Unsupervised Learning via Meta-Learning
An overview of the paper “Unsupervised Learning via Meta-Learning”. In this paper, the authors propose a method to construct tasks from unlabeled data in an automatic way and run meta-learning over the constructed tasks. All images and tables in this post are from their paper. The authors note that when integrated with meta-learning, relatively simple task construction mechanisms, such as clustering embeddings, lead to good performance on a variety of downstream, human-specified tasks. Unlike unsupervised learning methods, meta-learning methods require large, labeled datasets and hand-specified task distributions. These dependencies are major obstacles to widespread use of these methods for few-shot classification. To overcome this, the authors propose a model such that- with only raw, unlabeled observations, the model’s goal is to learn a useful prior such that, after meta-training, when presented with a modestly-sized dataset for a human-specified task, the model can transfer its prior experience to efficiently learn to perform the new task. If we can build such an algorithm, we can enable few-shot learning of new tasks without needing any labeled data nor any pre-defined tasks. The core idea in this paper is that we can leverage unsupervised embeddings to propose tasks for a meta-learning algorithm, leading to an unsupervised meta-learning algorithm that is particularly effective as pre-training for human-specified downstream tasks.
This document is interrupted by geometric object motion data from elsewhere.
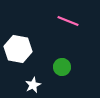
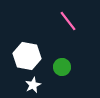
pink line: rotated 30 degrees clockwise
white hexagon: moved 9 px right, 7 px down
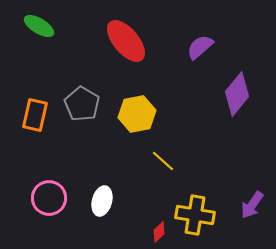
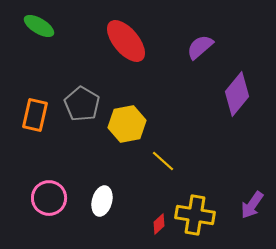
yellow hexagon: moved 10 px left, 10 px down
red diamond: moved 8 px up
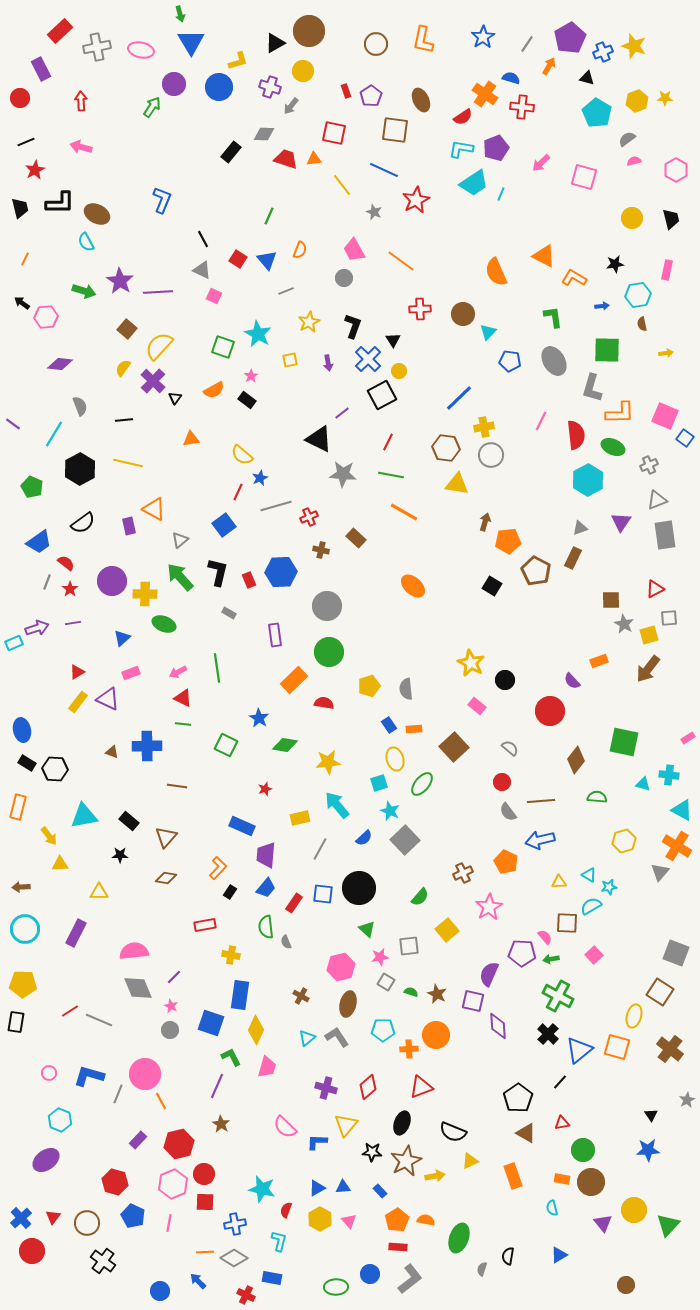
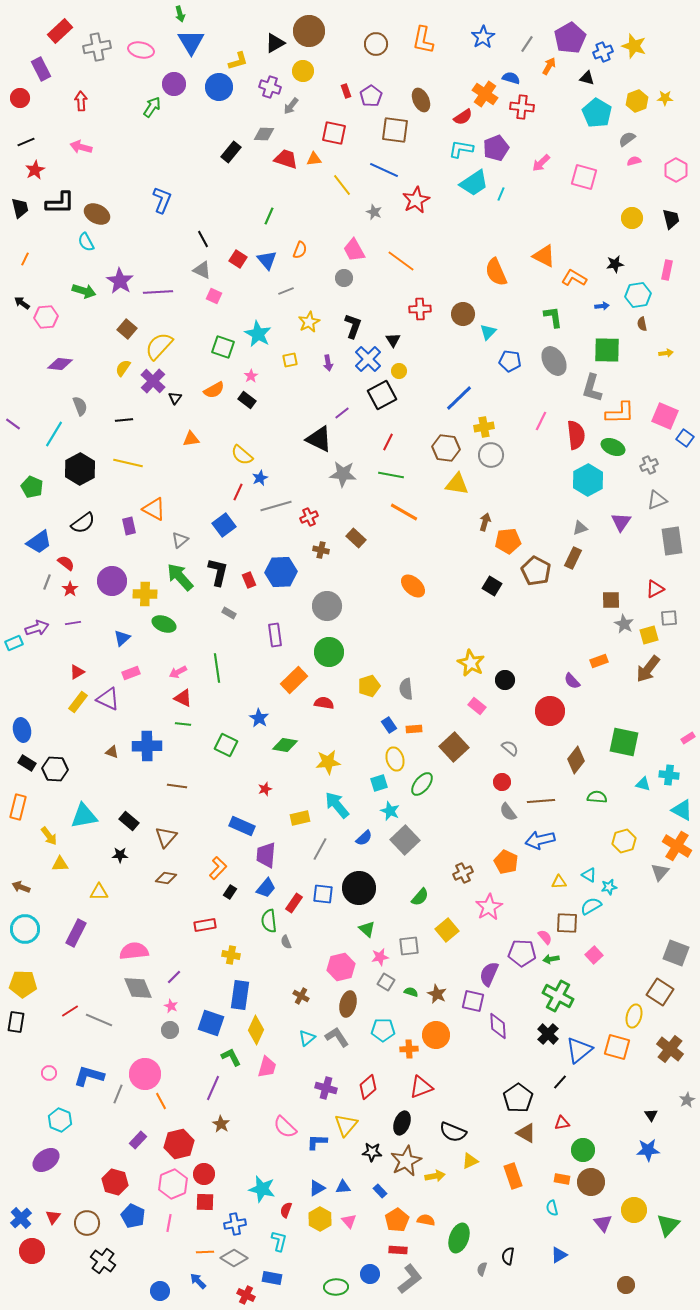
gray rectangle at (665, 535): moved 7 px right, 6 px down
brown arrow at (21, 887): rotated 24 degrees clockwise
green semicircle at (266, 927): moved 3 px right, 6 px up
purple line at (217, 1086): moved 4 px left, 2 px down
red rectangle at (398, 1247): moved 3 px down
Brief Overview of Methodology
Problem Statement
Our goal is to leverage unlabeled data for the efficient learning of a range of human-specified down- stream tasks. We only assume access to an unlabeled dataset during meta-training. After learning from the unlabeled data, which we will refer to as unsupervised meta-training, we want to apply what was learned towards learning a variety of downstream, human-specified tasks from a modest amount of labeled data, potentially as few as a single example per class. These downstream tasks may, in general, have different underlying classes or attributes (in contrast to typical semi-supervised problem assumptions), but are assumed to have inputs from the same distribution as the one from which datapoints in are drawn. In this setting, the upper bound (upper bound of the number of tasks) is assumed to be known during unsupervised meta-training. Otherwise, the values and (number of tasks, and number of samples per task) are not known apriori.
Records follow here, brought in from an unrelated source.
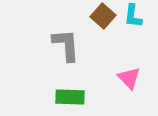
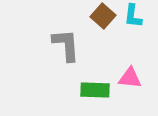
pink triangle: moved 1 px right; rotated 40 degrees counterclockwise
green rectangle: moved 25 px right, 7 px up
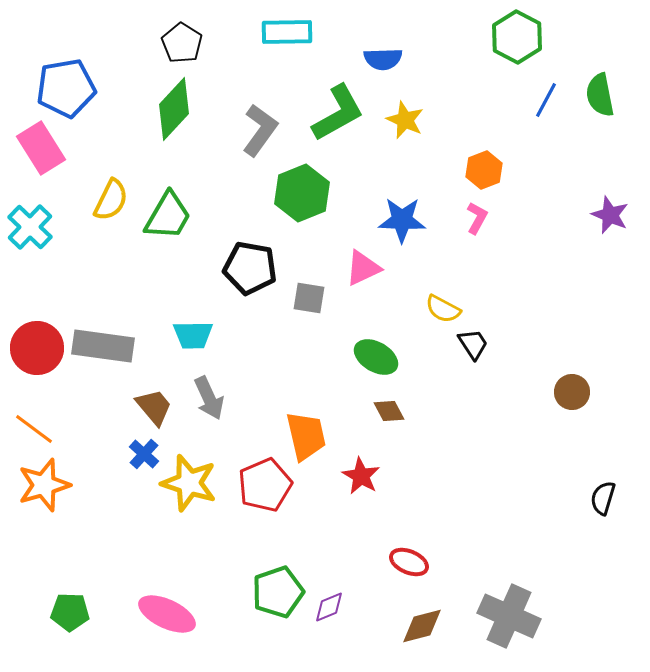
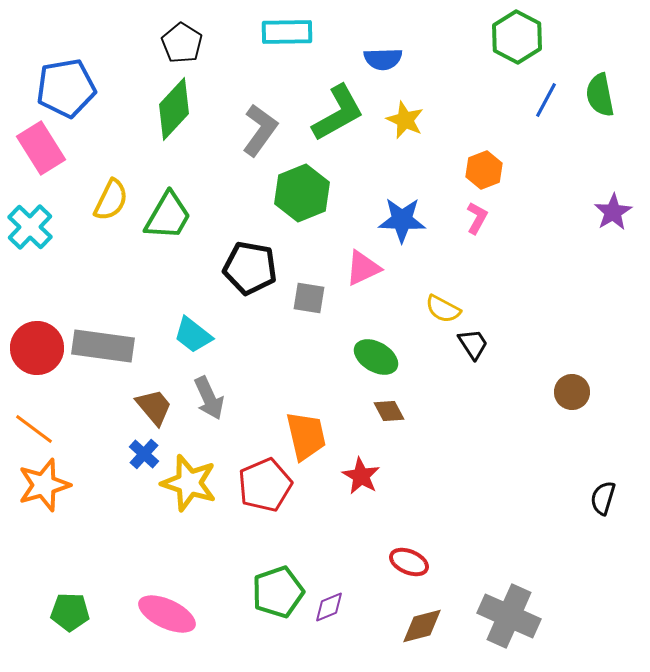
purple star at (610, 215): moved 3 px right, 3 px up; rotated 18 degrees clockwise
cyan trapezoid at (193, 335): rotated 39 degrees clockwise
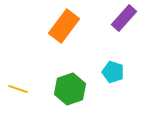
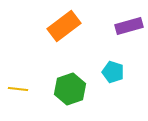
purple rectangle: moved 5 px right, 8 px down; rotated 32 degrees clockwise
orange rectangle: rotated 16 degrees clockwise
yellow line: rotated 12 degrees counterclockwise
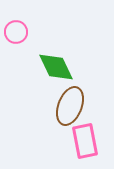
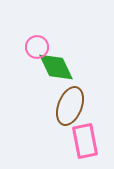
pink circle: moved 21 px right, 15 px down
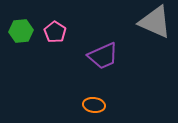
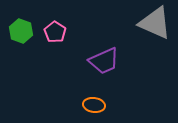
gray triangle: moved 1 px down
green hexagon: rotated 25 degrees clockwise
purple trapezoid: moved 1 px right, 5 px down
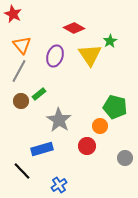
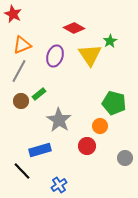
orange triangle: rotated 48 degrees clockwise
green pentagon: moved 1 px left, 4 px up
blue rectangle: moved 2 px left, 1 px down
If such tasks are adequately diverse and structured, then meta-learning these tasks should enable fast learning of new, human-provided tasks.
- Random Partition: While such a scheme introduces diverse tasks, there is no structure; that is, there is no consistency between a task’s training data and query data, and hence nothing to be learned during each task, let alone across tasks.
- k-means clustering: To construct tasks with structure that resembles that of human-specified labels, we need to group datapoints into consistent and distinct subsets based on salient features. However, the result of k-means is critically dependent on the metric space on which its objective is defined. Clustering in pixel-space is unappealing for two reasons: (1) distance in pixel-space correlates poorly with semantic meaning, and (2) the high dimensionality of raw images renders clustering difficult in practice.
- CACTUs: This is the proposed approach of the authors. Here, they use state-of-the-art unsupervised learning methods to produce useful embedding spaces. The KNN is run on top of this embedding space. To avoid imbalanced clusters dominating the meta-training tasks, we opt not to sample from , but instead sample clusters uniformly without replacement for each task. Here, each k-means resembles 1 task, and each cluster resembles labels.
Discussion
The authors demonstrate that meta-learning on tasks produced using simple mechanisms based on embeddings improves upon the utility of these representations in learning downstream, human-specified tasks. We can expect our method to yield better performance as the methods that produce these embedding functions improve, becoming better suited for generating diverse yet distinctive clusterings of the data. In principle, CACTUs-based meta-learning may outperform supervised meta-learning when the latter is trained on a misaligned task distribution. We leave this investigation to future work. While we have demonstrated that k-means is a broadly useful mechanism for constructing tasks from embeddings, it is unlikely that combinations of k-means clusters in learned embedding spaces are universal approximations of arbitrary class definitions.